▶ WHAT THE EXERCISE ASKS
If a line of the listing below contains the string "GoodCar", count it, then give the total by itself.

▶ SUPPLIED MATERIAL
━━━
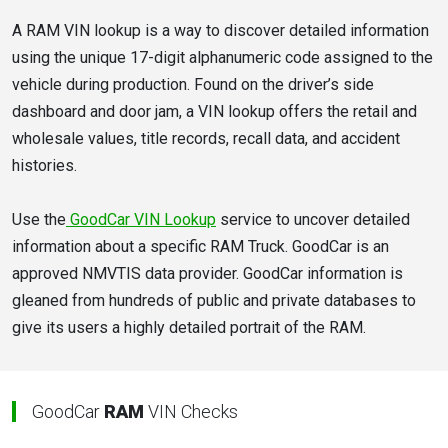
A RAM VIN lookup is a way to discover detailed information
using the unique 17-digit alphanumeric code assigned to the
vehicle during production. Found on the driver’s side
dashboard and door jam, a VIN lookup offers the retail and
wholesale values, title records, recall data, and accident
histories.
Use the
GoodCar VIN Lookup
service to uncover detailed
information about a specific RAM Truck. GoodCar is an
approved NMVTIS data provider. GoodCar information is
gleaned from hundreds of public and private databases to
give its users a highly detailed portrait of the RAM.
GoodCar
RAM
VIN Checks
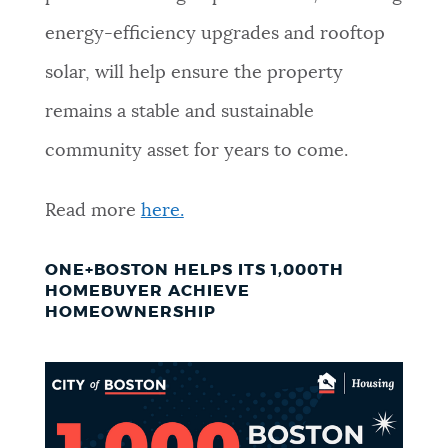
energy-efficiency upgrades and rooftop
solar, will help ensure the property
remains a stable and sustainable
community asset for years to come.
Read more
here.
ONE+BOSTON HELPS ITS 1,000TH
HOMEBUYER ACHIEVE
HOMEOWNERSHIP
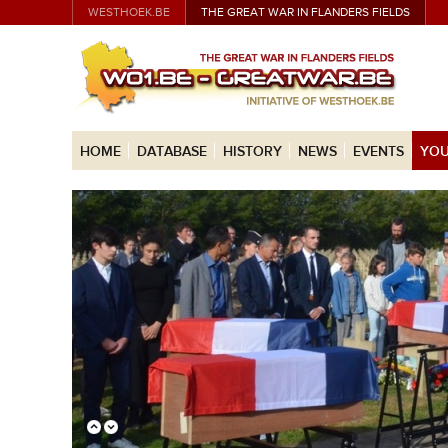
WESTHOEK.BE
THE GREAT WAR IN FLANDERS FIELDS
HOME
DATABASE
HISTORY
NEWS
EVENTS
YOU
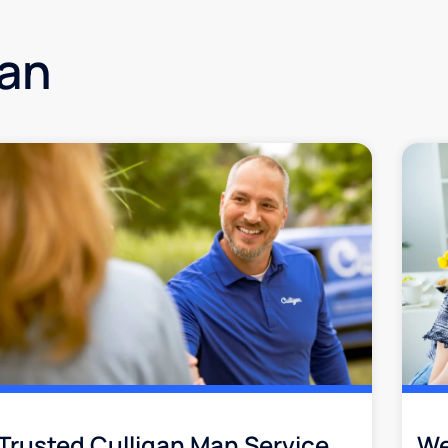
gan
Trusted Culligan Man Service​
We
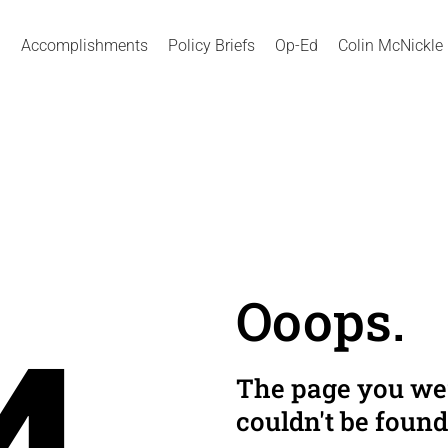
Accomplishments
Policy Briefs
Op-Ed
Colin McNickle
Ooops.
The page you wer
couldn't be found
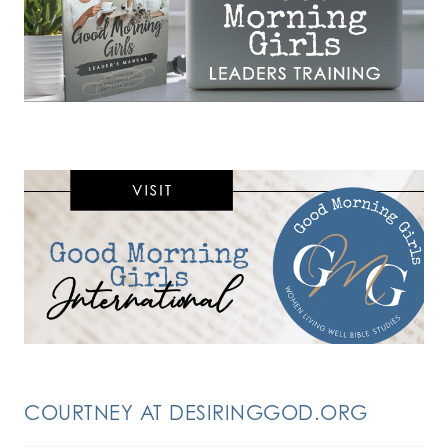
COURTNEY AT DESIRINGGOD.ORG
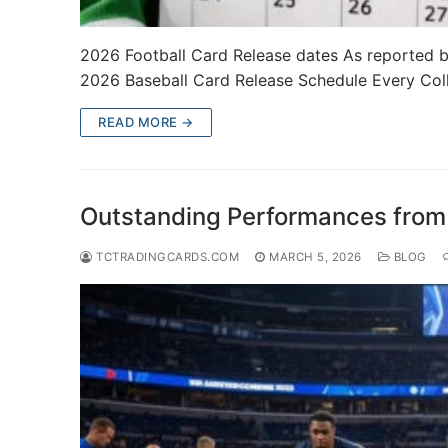
2026 Football Card Release dates As reported b
2026 Baseball Card Release Schedule Every Co
READ MORE →
Outstanding Performances fro
TCTRADINGCARDS.COM
MARCH 5, 2026
BLOG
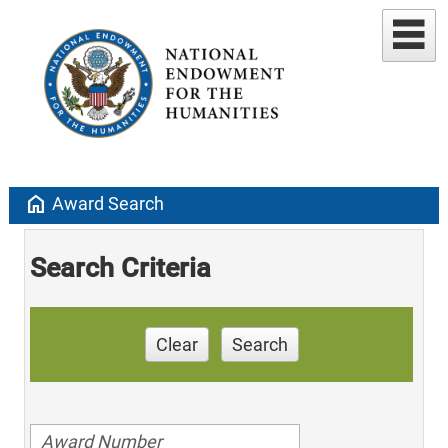
home
Award Search
Search Criteria
Clear
Search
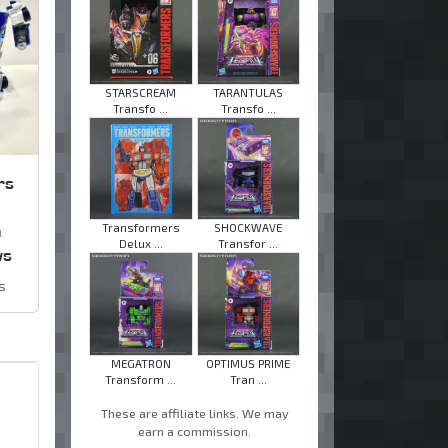
STARSCREAM
TARANTULAS
Transfo ...
Transfo ...
rs
n
Transformers
SHOCKWAVE
Delux ...
Transfor ...
ws
s
MEGATRON
OPTIMUS PRIME
Transform ...
Tran ...
These are affiliate links. We may
earn a commission.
━━━
▶ RESULT
4